Deputados do RS aprovam segunda etapa da reforma administrativa de Eduardo Leite; veja o que muda

A Assembleia Legislativa do Rio Grande do Sul aprovou nesta terça-feira um projeto do governo do Estado que dá continuidade à reforma administrativa implementada pelo governador Eduardo Leite (PSDB) neste segundo semestre. A proposta que segue para sanção do Executivo traz mudanças para os agentes da segurança pública e deve ter impacto fiscal de R$ 879,2 milhões até o final de 2026.

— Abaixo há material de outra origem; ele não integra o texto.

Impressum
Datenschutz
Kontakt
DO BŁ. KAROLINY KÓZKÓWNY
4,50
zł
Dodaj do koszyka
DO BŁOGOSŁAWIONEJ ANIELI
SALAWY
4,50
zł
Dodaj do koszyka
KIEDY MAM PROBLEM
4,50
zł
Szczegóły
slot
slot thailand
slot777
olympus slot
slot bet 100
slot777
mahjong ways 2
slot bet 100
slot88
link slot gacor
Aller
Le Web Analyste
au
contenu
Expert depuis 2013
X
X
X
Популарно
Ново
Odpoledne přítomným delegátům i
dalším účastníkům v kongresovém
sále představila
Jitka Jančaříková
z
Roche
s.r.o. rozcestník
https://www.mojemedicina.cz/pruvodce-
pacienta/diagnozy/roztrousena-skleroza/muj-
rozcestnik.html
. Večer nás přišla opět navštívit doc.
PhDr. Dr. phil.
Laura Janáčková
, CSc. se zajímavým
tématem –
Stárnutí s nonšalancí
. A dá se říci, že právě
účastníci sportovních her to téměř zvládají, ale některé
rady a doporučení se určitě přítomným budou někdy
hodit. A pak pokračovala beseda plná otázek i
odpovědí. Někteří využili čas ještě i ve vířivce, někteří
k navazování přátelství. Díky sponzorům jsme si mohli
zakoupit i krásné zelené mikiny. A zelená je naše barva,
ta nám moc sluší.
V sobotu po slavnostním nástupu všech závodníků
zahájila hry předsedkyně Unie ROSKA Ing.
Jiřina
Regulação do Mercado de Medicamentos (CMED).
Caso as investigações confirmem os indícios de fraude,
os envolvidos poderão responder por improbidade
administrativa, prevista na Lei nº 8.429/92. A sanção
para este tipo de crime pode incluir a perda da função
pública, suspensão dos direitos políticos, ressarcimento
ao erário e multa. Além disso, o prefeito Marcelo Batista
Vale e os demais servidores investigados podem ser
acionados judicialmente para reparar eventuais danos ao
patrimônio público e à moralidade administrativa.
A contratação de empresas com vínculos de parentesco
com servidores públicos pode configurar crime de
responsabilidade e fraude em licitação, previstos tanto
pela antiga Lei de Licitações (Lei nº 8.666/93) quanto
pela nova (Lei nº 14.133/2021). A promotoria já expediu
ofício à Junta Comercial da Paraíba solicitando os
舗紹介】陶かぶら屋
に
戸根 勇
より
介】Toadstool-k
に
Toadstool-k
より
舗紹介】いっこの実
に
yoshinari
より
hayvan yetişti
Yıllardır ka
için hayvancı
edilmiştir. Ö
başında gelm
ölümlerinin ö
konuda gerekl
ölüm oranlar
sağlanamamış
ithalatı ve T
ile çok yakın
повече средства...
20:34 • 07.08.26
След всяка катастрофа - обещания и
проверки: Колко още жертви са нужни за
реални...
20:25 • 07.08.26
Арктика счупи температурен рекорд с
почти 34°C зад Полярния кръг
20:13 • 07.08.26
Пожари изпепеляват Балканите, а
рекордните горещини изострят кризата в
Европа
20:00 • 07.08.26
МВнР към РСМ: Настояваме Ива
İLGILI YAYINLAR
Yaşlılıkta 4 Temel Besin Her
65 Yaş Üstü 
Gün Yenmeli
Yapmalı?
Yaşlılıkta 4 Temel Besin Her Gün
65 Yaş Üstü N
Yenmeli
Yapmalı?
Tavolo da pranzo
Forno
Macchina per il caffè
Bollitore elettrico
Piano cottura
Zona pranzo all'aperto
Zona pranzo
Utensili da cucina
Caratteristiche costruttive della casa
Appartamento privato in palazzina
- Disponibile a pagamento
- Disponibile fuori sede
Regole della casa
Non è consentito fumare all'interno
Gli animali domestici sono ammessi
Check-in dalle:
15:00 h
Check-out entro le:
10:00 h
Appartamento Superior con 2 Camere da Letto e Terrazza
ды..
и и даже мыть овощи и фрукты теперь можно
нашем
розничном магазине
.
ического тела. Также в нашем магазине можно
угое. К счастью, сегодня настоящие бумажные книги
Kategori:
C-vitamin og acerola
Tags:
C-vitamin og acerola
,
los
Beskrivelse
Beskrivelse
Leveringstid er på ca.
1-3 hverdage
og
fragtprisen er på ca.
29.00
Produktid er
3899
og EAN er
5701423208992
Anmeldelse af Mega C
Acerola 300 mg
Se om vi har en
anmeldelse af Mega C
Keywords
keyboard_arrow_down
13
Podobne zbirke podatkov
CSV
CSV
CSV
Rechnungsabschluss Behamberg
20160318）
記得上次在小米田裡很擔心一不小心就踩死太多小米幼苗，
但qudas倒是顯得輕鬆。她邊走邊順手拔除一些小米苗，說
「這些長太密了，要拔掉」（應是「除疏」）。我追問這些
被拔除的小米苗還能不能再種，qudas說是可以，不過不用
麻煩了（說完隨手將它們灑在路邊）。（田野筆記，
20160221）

A base aliada do governo aprovou a matéria sem dificuldades no Parlamento. Após prevalecer o requerimento de preferência da situação, que impediu o debate e votação de emendas ao projeto, o texto original foi aprovado por unanimidade, com 51 votos. Três deputados não votaram: Jeferson Fernandes (PT); Patrícia Alba (MDB) e Paparico Bacchi (PL).

Serão criadas 757 funções gratificadas (FGs) na Brigada Militar, Polícia Civil, Corpo de Bombeiros, Instituto-Geral de Perícia e Susepe. Outra alteração robusta é a extinção do nível III de soldado, pelo qual hoje ocorre o ingresso de brigadianos e bombeiros nas forças de segurança. Assim, o soldado será admitido já no nível II, com salário inicial de R$ 5.944,85 a partir de janeiro de 2025. Só essa mudança impactará os cofres estaduais em R$ 556 milhões nos próximos dois anos.

Apesar de votar a favor, oposição criticou o projeto

A votação unânime se deu após, mais um vez, a situação garantir a aprovação do requerimento de preferência. Portanto, as 12 emendas que propunham alterações no texto – oito da bancada do PT e quatro do deputado Delegado Zucco (Republicanos) -, sequer foram à votação.

Apesar de votar favoravelmente, a oposição fez críticas ao projeto de Leite. “Gostaríamos de melhorar esse projeto, que é fruto de uma resistência dos servidores, especialmente da segurança pública. Não é correto que mais de 30 mil servidores do Estado, profissionais que prestam serviços à população, não tenha tido reajuste nos últimos 10 anos. Foram 6% de reajuste para uma inflação de 70%”, disse o deputado Miguel Rossetto, líder da bancada do PT, a maior do Parlamento.

“É muito importante antecipar a efetivação dos profissionais da Susepe. São mais de 500 profissionais a serem efetivados para qualificar a segurança nos nossos presídios e liberar os policiais da Brigada Militar. Também achávamos necessário corrigir o sobreaviso na Polícia Civil. Não é razoável que quem seja chamado a trabalhar não receba hora-extra”, continuou o parlamentar.

Base de Leite garante continuidade da reforma

Mesmo com agenda em São Paulo, o governador Eduardo Leite mobilizou o Palácio Piratini para aprovar o projeto. O próprio secretário-chefe da Casa Civil, Artur Lemos Júnior (PSDB), atravessou a rua Duque de Caxias, que separa as sedes de Executivo e Legislativo na Capital, para articular diretamente com os deputados.

“As reformas são importantes justamente para focarmos nas entregas. A máquina estava asfixiada, tínhamos dificuldades e não se faz políticas públicas sem pessoas. A partir de agora vamos trazer pessoas para dentro e realizar as entregas”, explicou ele que também é o presidente estadual da federação PSDB-Cidadania. Questionado se as alterações caberiam no Orçamento do Estado, disse: “Não estaríamos enviando se não coubesse”.

Líder do governo na Assembleia, o deputado Frederico Antunes (PP) defendeu o projeto e disse que as mudanças são feitas a partir de reinvindicações de servidores: “É a sequência de reforma administrativa pois estamos fazendo também o rearranjo de planos de carreiras que várias categorias solicitavam que fossem adaptadas, com semelhança ao plano federal.